Youngstown to start its own garbage collection May 1
YOUNGSTOWN
Youngstown will start its own residential garbage collection May 1 that city officials say will be cheaper than remaining with a private company.
With about three weeks before the program is to begin, the city has yet to purchase nine garbage trucks and 21,500 garbage bins and hire employees. But the program will start on time, said Charles Shasho, deputy director of the city’s public-works department.
“It should be a seamless transition,” he said.
There are about 21,500 customers.
The trucks will take about two to six months to arrive, so the city will lease trucks until then and won’t order the bins until the vehicles are just about ready so both will be ready about the same time, Shasho said.
The trucks will cost $250,000 to $350,000 each, depending on whether they are new or a few years old, he said.
The city is buying nine trucks with plans to typically use eight on the road with the other as a backup, Shasho said.
The city hired private companies for decades to handle its residential garbage collection.
Waste Management Inc., which has been the city’s garbage-collection company for the past two years, opted out of the contract, which paid it about $2.3 million annually.

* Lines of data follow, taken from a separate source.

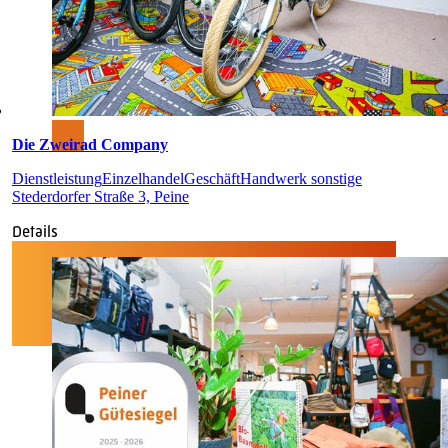
Die Zweirad Company
Dienstleistung
Einzelhandel
Geschäft
Handwerk sonstige
Stederdorfer Straße 3, Peine
Details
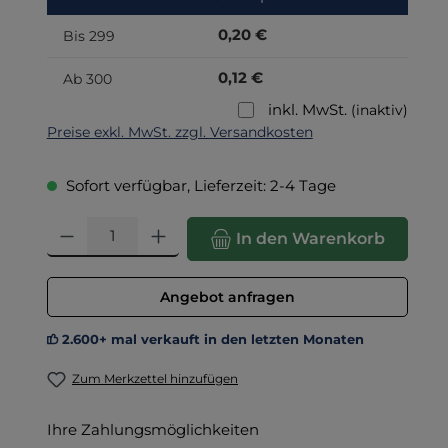
0,20 €
Bis
299
0,12 €
Ab
300
inkl. MwSt.
(inaktiv)
Preise exkl. MwSt. zzgl. Versandkosten
Sofort verfügbar, Lieferzeit: 2-4 Tage
Produkt Anzahl: Gib den gewünschten Wert ein oder benut
In den Warenkorb
Angebot anfragen
2.600+ mal verkauft in den letzten Monaten
Zum Merkzettel hinzufügen
Ihre Zahlungsmöglichkeiten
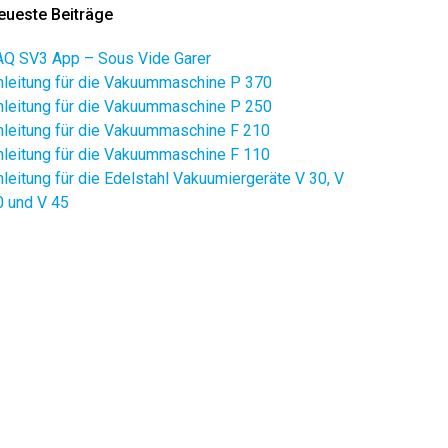
eueste Beiträge
AQ SV3 App – Sous Vide Garer
nleitung für die Vakuummaschine P 370
nleitung für die Vakuummaschine P 250
nleitung für die Vakuummaschine F 210
nleitung für die Vakuummaschine F 110
nleitung für die Edelstahl Vakuumiergeräte V 30, V
0 und V 45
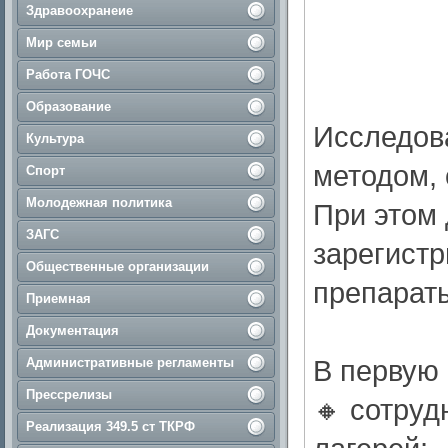
Здравоохранеие
Мир семьи
Работа ГОЧС
Образование
Исследов
Культура
методом,
Спорт
Молодежная политика
При этом
ЗАГС
зарегистр
Общественные организации
препараты
Приемная
Документация
В первую 
Административные регламенты
Прессрелизы
🔸 сотруд
Реализация 349.5 ст ТКРФ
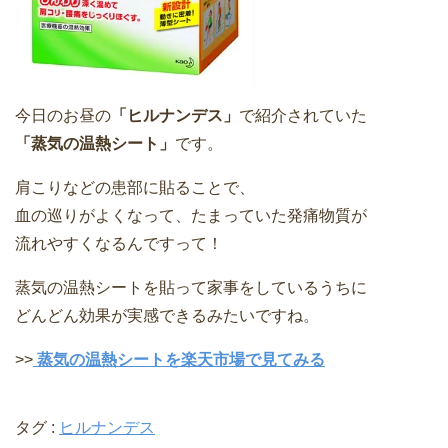
今日のお昼の
「ヒルナンデス」
で紹介されていた
「蒸気の温熱シート」
です。
肩こりなどの患部に貼ることで、
血の巡りがよくなって、たまっていた発痛物質が
流れやすくなるんですって！
蒸気の温熱シートを貼って家事をしているうちに
どんどん効果が実感できるみたいですね。
>>
蒸気の温熱シートを楽天市場で見てみる
タグ :
ヒルナンデス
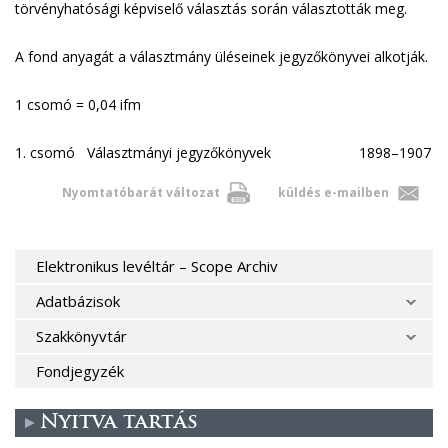
törvényhatósági képviselő választás során választották meg.
A fond anyagát a választmány üléseinek jegyzőkönyvei alkotják.
1 csomó = 0,04 ifm
1. csomó Választmányi jegyzőkönyvek 1898–1907
Nyomtatóbarát változat
küldés e-mailben
Elektronikus levéltár – Scope Archiv
Adatbázisok
Szakkönyvtár
Fondjegyzék
Nyitva tartás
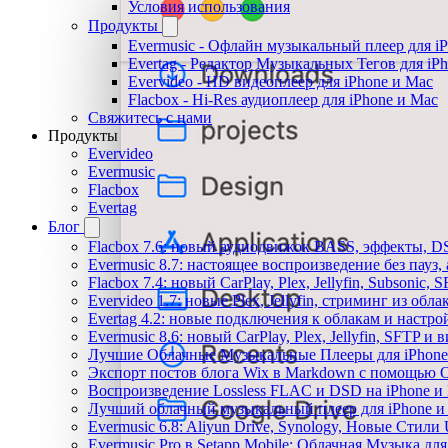
Условия использования
Продукты
Evermusic - Офлайн музыкальный плеер для i
Evertag - Редактор Музыкальных Тегов для iP
Evervideo - HD видеоплеер для iPhone и Mac
Flacbox - Hi-Res аудиоплеер для iPhone и Mac
Свяжитесь с нами
Продукты
Evervideo
Evermusic
Flacbox
Evertag
Блог
Flacbox 7.6: новый аудиодвижок BASS, эффекты, D
Evermusic 8.7: настоящее воспроизведение без пауз
Flacbox 7.4: новый CarPlay, Plex, Jellyfin, Subsonic,
Evervideo 1.7: новые Plex, Jellyfin, стриминг из об
Evertag 4.2: новые подключения к облакам и настро
Evermusic 8.6: новый CarPlay, Plex, Jellyfin, SFTP и 
Лучшие Облачные Музыкальные Плееры для iPhone 
Экспорт постов блога Wix в Markdown с помощью 
Воспроизведение Lossless FLAC и DSD на iPhone и 
Лучший облачный музыкальный плеер для iPhone и 
Evermusic 6.8: Aliyun Drive, Synology, Новые Стили 
Evermusic Pro в Setapp Mobile: Облачная Музыка для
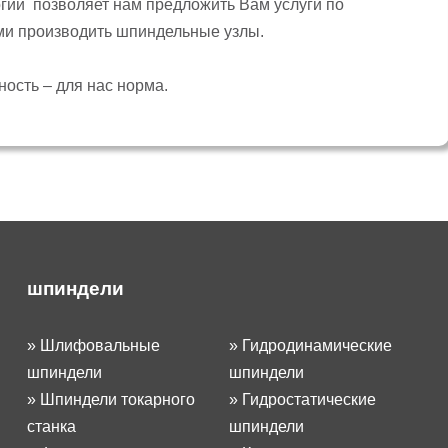
гии позволяет нам предложить Вам услуги по
ами производить шпиндельные узлы.
ость – для нас норма.
шпиндели
»
Шлифовальные
»
Гидродинамические
шпиндели
шпиндели
»
Шпиндели токарного
»
Гидростатические
станка
шпиндели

That contract ends April 30.
Three companies, including Waste Management, submitted proposals to the city for garbage collection. The least-expensive proposal was for $3 million, Shasho said.
The city will spend about $2.1 million annually for its garbage program, he said. That includes the purchase of trucks and garbage receptacles, disposal fees as well as the cost of salary and benefits for the 11 employees it is hiring, Shasho said.
The city will borrow about $1 million for the new bins. It is paying that expense as well as the purchase of the trucks over the next 10 years.
Nearly all of the new workers are employed by Waste Management, Shasho said.
The city hired Michael Turner, a former Waste Management employee, to serve as its solid-waste disposal unit superintendent at an annual salary of $73,900.
A solid-waste disposal unit mechanic will receive $39,520 in salary a year. That person likely will be used to repair problems with the city’s other environmental-sanitation equipment recently purchased to increase the number of demolitions done by city workers, said Abigail Beniston, code-enforcement and blight-remediation superintendent.
The nine garbage collectors will be paid $32,240 annually in salary.